На ней была ярко-красная блузка с отделкой старым золотом, похожая на шлем шляпка, тоже ярко-красного цвета, с огромным голубым пером и юбка, которую в те времена называли шотландской.
- Где ты взяла эти одежды?
- В Су-Сити.
- Да ни одна американка не будет носить такого платья.
- Потому-то оно и досталось мне по дешёвке.
- По дешёвке? Но у тебя ведь совсем не было денег.
- Я продала свои серёжки. Они мне ни к чему. Я не могла их носить. Они были мамины. Но и мама не носила их. Она получила их от своей бабушки, муж которой был большим человеком. Она была богатой женщиной и могла позволить себе носить их. Моя же мать была бедной, и я тоже.
- И сколько же тебе дал за них ювелир?
- Двести долларов.
- Двести?
- Да. Ты помнишь маленькие яркие камушки? Это бриллианты.
Я израсходовала совсем немного денег себе на платье. И ещё осталось достаточно на любую одежду тебе.
- Я не трону этих денег.
- Хорошо. Но видишь ли, это платье мне не совсем впору.
Продавец сказал, что если я подожду, то он подыщет швею и подгонит его, но я ответила, что мой муж сделает это лучше.
- Но я же не дамский портной.
Пит встал и обошёл её вокруг, глядя на платье глазами мастера. Достал из печки кусочек угля и сделал какие-то таинственные метки на жакете, велел ей снять его и пометил что-то на юбке. Затем он осмотрел подол.
- Юбка слишком коротка, а отворот подола слишком узок.
- Да, поэтому я взяла вот этот миленький отрез темно-синей ткани, чтобы надставить.

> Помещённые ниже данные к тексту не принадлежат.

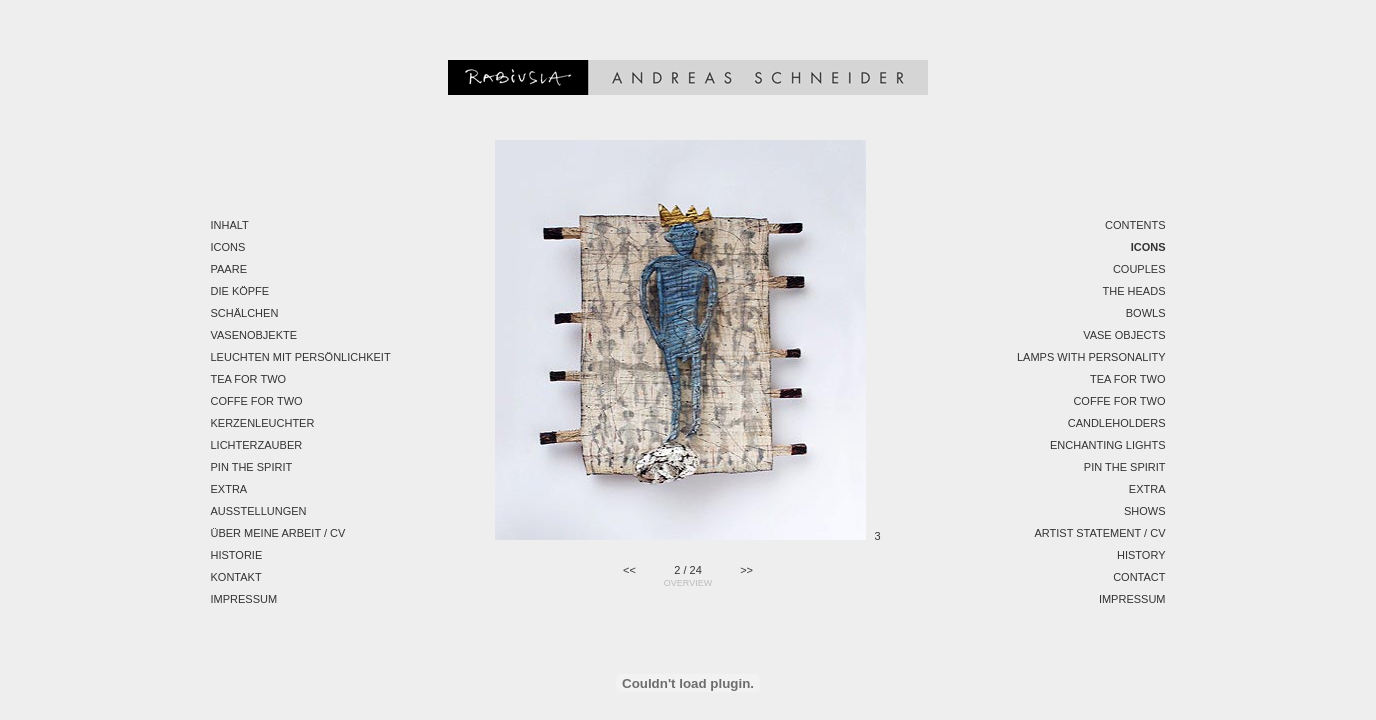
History (1141, 555)
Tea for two (249, 379)
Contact (1139, 577)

Пит хмыкнул. Но наутро взялся переделывать платье. Работал он быстро, и к середине дня можно было делать примерку. Он смотрел на неё в новом платье со всё возрастающим удовлетворением.
- Тебе надо поправить причёску. Она у тебя похожа на гнездо какой-то большой птицы. Садись, сейчас сделаю.
- Ты сделаешь мне причёску?
- Я полгода служил у парикмахера. Женщины часто заходили сделать себе причёску.
Он расчесал ей волосы. Какие они длинные, и густые, и мягкие! Он всегда считал, что волосы у неё льняного цвета. Теперь же увидел, что в них много золотых прядок.
Он заплёл две толстых длинных косы и уложил их на голове короной так, что она покрывала всю голову до самой шеи.
- А теперь, давай-ка посмотрим шляпу. Он вынул перо, которое свисало сзади шляпы, вставил его сбоку, изменил залом и надел шляпу на голову Трине. Отступил назад, чтобы лучше видеть.